Required action: Check every line below, and copy those that include "Hatchback".

Saved data entries:

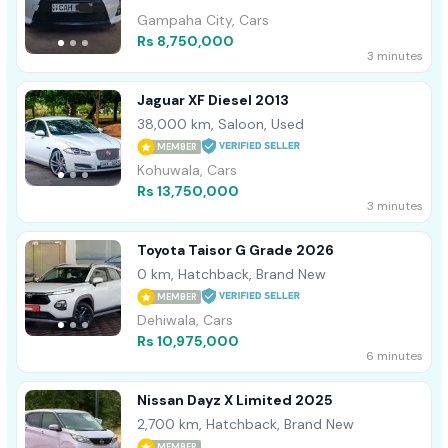
Gampaha City, Cars
Rs 8,750,000
3 minutes
Jaguar XF Diesel 2013
38,000 km, Saloon, Used
MEMBER
Kohuwala, Cars
Rs 13,750,000
3 minutes
Toyota Taisor G Grade 2026
0 km, Hatchback, Brand New
MEMBER
Dehiwala, Cars
Rs 10,975,000
6 minutes
Nissan Dayz X Limited 2025
2,700 km, Hatchback, Brand New
MEMBER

Your solution:
0 km, Hatchback, Brand New
2,700 km, Hatchback, Brand New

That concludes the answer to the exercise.